The suspects include a university professor, a fire station officer and the son-in-law of the main suspect, Kuwaiti daily Al Nahar reported on Sunday.

All three have denied any links with the terror cell, sources told the daily, adding that the authorities were planning to question more suspects, including five foreigners who worked in the money-exchange sector.

A report carried by Al Anba daily in Kuwait City said that a technical analysis of the weapons seized in the cache indicated they were not leftovers from the 1990 Iraqi invasion of Kuwait as claimed by some suspects during their questioning.

Sources told the daily that the main suspect, a diver, used his professional position to bring ashore the weapons placed by smugglers in the sea and that he relied on the GPS system.

A list of Lebanese nationals suspected of involvement in the smuggling of weapons has been drawn up by the interior ministry and will be sent to Beirut for further investigations.

The first three members of the cell were arrested on Thursday after the authorities discovered an arsenal of weapons, ammunition and explosives.

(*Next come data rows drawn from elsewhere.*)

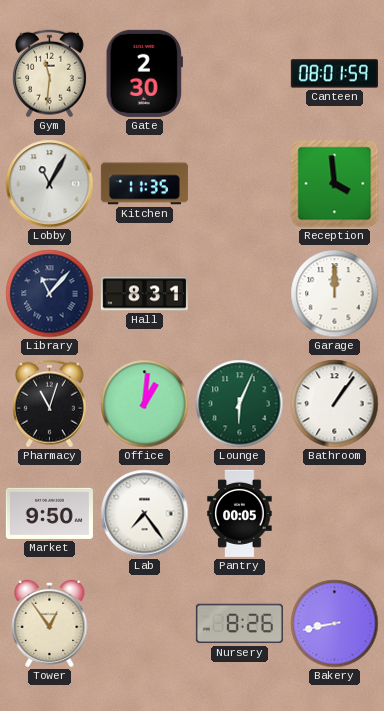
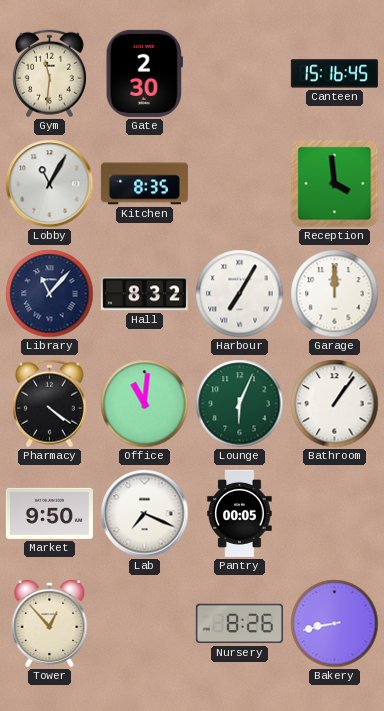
Canteen: 08:01 -> 15:16
Kitchen: 11:35 -> 8:35
Hall: 8:31 -> 8:32
Harbour: none -> 7:05
Pharmacy: 11:03 -> 4:21
Office: 1:01 -> 11:01
Lab: 7:24 -> 7:19
Tower: 12:54 -> 12:53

Security forces found RPG shells and an amount of ammunition on a farm owned by the first terrorist, born in 1968. Three firearms and another amount of ammunition were found at the house of the second suspect born in 1981. Three bags of weapons, ammunition and various explosive materials were seized from the house of a third suspect born in 1980, reports in Kuwait said.

According to the Ministry of Interior, the three confessed that they had joined a terrorist organisation and led the security forces to where the weapons and the explosives were hidden.

On the farm and in the three houses, the forces seized 19 kg of ammunition, 144 kg of TNT, PE4 and other explosive materials, three RPGs, 204 grenades and detonators.

Several lawmakers have called for tougher measures and a zero-tolerance policy in dealing with acts of terrorism, with some MPs saying that the Kuwaiti citizenship should be revoked from all found guilty of plotting against the security and stability of the country.